Magazines and Newspapers are finding the recession very tough mainly because of a sharp drop in advertising, which co-incides with a shift in advertising budgets towards performance-based digital advertising. Advertising Age has an informative article which tries to analyse some of these trends and put some numbers on the digital revenues that magazine companies are achieving. According to the Ad Age figures, Time Inc is one of the magazine companies that is most successful in attracting digital ads (c. 10% of advertising revenue across the group comes from digital), and Conde Nast is one of the worst with only 3% of ad revenue coming from digital. But these successes are modest and the real problem with the major magazine companies (especially in the US but to an extent in the UK) is that they have pushed for advertising revenues at the expense of circulation:
A big part of the problem -- and the current pressure for change -- stems from the prevailing emphasis on building ad page sales and increasing ad page rates. Conde Nast practically fetishized ad pages for many years, but almost everyone played the game. Pushing circulation as high as possible, though, undermined subscription prices and ran up costs for marketing, paper and distribution. (Nat Ives: Ad Age 19/1/09)In effect the magazine business has been experiencing an advertising bubble which has been expanding ad pages, but shrinking circulation revenues for over a decade. The music has stopped and the advertising budgets are popping. This is not a temporary problem, as Ives puts it: "And whatever relief arrives whenever the economy recovers from the recession, nothing suggests that magazine ad page sales will reclaim their previous heights." The magazine industry has a real challenge and is facing a tectonic shift. It has to get more digital and it has to replace advertising revenues which will not come back quickly. I would not be completely gloomy about the prospects for magazines acquiring new digital advertising revenues in due course. Magazines really have to have solid digital audiences before they can expect promising growth in digital ads.

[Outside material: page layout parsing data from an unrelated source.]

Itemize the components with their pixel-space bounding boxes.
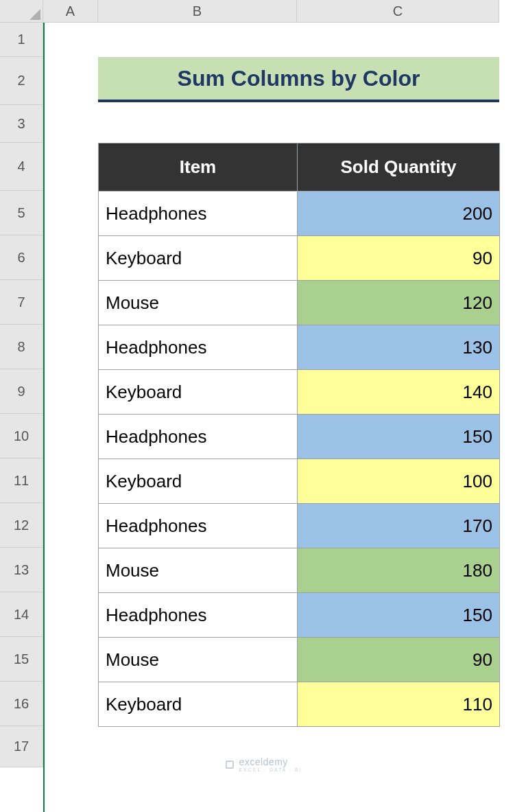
cell-item[interactable]: Headphones [99, 593, 298, 638]
table-row: Mouse180 [99, 548, 500, 593]
table-row: Headphones150 [99, 415, 500, 459]
cell-qty[interactable]: 150 [298, 415, 500, 459]
column-headers: ABC [43, 0, 499, 23]
page-title: Sum Columns by Color [98, 57, 499, 102]
cell-item[interactable]: Mouse [99, 548, 298, 593]
row-header-8[interactable]: 8 [0, 325, 43, 369]
page-title-text: Sum Columns by Color [178, 66, 420, 91]
table-row: Headphones200 [99, 192, 500, 236]
row-header-17[interactable]: 17 [0, 726, 43, 767]
cell-qty[interactable]: 170 [298, 504, 500, 548]
row-header-10[interactable]: 10 [0, 414, 43, 459]
table-row: Keyboard140 [99, 370, 500, 415]
cell-qty[interactable]: 110 [298, 682, 500, 727]
row-header-6[interactable]: 6 [0, 235, 43, 280]
table-row: Mouse90 [99, 638, 500, 682]
watermark: exceldemy EXCEL · DATA · BI [224, 756, 302, 772]
column-header-A[interactable]: A [43, 0, 98, 23]
row-header-11[interactable]: 11 [0, 459, 43, 503]
frozen-pane-indicator [43, 23, 45, 812]
cell-qty[interactable]: 100 [298, 459, 500, 504]
column-header-item[interactable]: Item [99, 143, 298, 192]
cell-qty[interactable]: 180 [298, 548, 500, 593]
column-header-item-label: Item [180, 156, 216, 177]
cell-item[interactable]: Mouse [99, 281, 298, 325]
row-header-14[interactable]: 14 [0, 592, 43, 637]
row-header-3[interactable]: 3 [0, 105, 43, 143]
row-header-7[interactable]: 7 [0, 280, 43, 325]
row-header-12[interactable]: 12 [0, 503, 43, 548]
column-header-B[interactable]: B [98, 0, 297, 23]
table-header-row: Item Sold Quantity [99, 143, 500, 192]
data-table: Item Sold Quantity Headphones200Keyboard… [98, 143, 500, 727]
row-header-9[interactable]: 9 [0, 369, 43, 414]
row-header-15[interactable]: 15 [0, 637, 43, 682]
table-row: Mouse120 [99, 281, 500, 325]
column-header-qty-label: Sold Quantity [341, 156, 457, 177]
cell-item[interactable]: Headphones [99, 415, 298, 459]
select-all-triangle-icon [29, 9, 40, 20]
cell-qty[interactable]: 140 [298, 370, 500, 415]
select-all-corner[interactable] [0, 0, 43, 23]
row-header-1[interactable]: 1 [0, 23, 43, 57]
svg-rect-2 [226, 762, 232, 767]
cell-item[interactable]: Mouse [99, 638, 298, 682]
watermark-brand: exceldemy [239, 756, 287, 767]
table-row: Headphones170 [99, 504, 500, 548]
cell-qty[interactable]: 150 [298, 593, 500, 638]
column-header-C[interactable]: C [297, 0, 499, 23]
row-header-13[interactable]: 13 [0, 548, 43, 592]
cell-qty[interactable]: 200 [298, 192, 500, 236]
cell-qty[interactable]: 90 [298, 236, 500, 281]
svg-marker-0 [29, 9, 40, 20]
row-header-5[interactable]: 5 [0, 191, 43, 235]
row-header-4[interactable]: 4 [0, 143, 43, 191]
cell-qty[interactable]: 90 [298, 638, 500, 682]
cell-item[interactable]: Keyboard [99, 682, 298, 727]
table-row: Headphones150 [99, 593, 500, 638]
table-row: Keyboard100 [99, 459, 500, 504]
cell-item[interactable]: Headphones [99, 325, 298, 370]
cell-item[interactable]: Keyboard [99, 370, 298, 415]
row-headers: 1234567891011121314151617 [0, 23, 43, 767]
table-row: Keyboard90 [99, 236, 500, 281]
column-header-qty[interactable]: Sold Quantity [298, 143, 500, 192]
table-row: Headphones130 [99, 325, 500, 370]
cell-item[interactable]: Headphones [99, 504, 298, 548]
brand-logo-icon [224, 759, 235, 770]
cell-qty[interactable]: 130 [298, 325, 500, 370]
cell-item[interactable]: Keyboard [99, 459, 298, 504]
cell-qty[interactable]: 120 [298, 281, 500, 325]
table-row: Keyboard110 [99, 682, 500, 727]
watermark-tagline: EXCEL · DATA · BI [239, 767, 302, 772]
row-header-2[interactable]: 2 [0, 57, 43, 105]
cell-item[interactable]: Headphones [99, 192, 298, 236]
row-header-16[interactable]: 16 [0, 682, 43, 726]
cell-item[interactable]: Keyboard [99, 236, 298, 281]
spreadsheet-viewport: ABC 1234567891011121314151617 Sum Column… [0, 0, 526, 812]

All of this says that magazines must look at the options for building circulation revenues, including digital circulation and digital subscription revenues. There are straightforward and effective ways of doing this, for example with the Exact Editions platform for digital subscriptions. The banks have to go to the government for a bail-out, but the magazine industry can solve its own problems by building digital circulations. Digital subscriptions are clearly part of the solution, and it is extraordinary that many of the largest and most successful magazines have not yet seen this.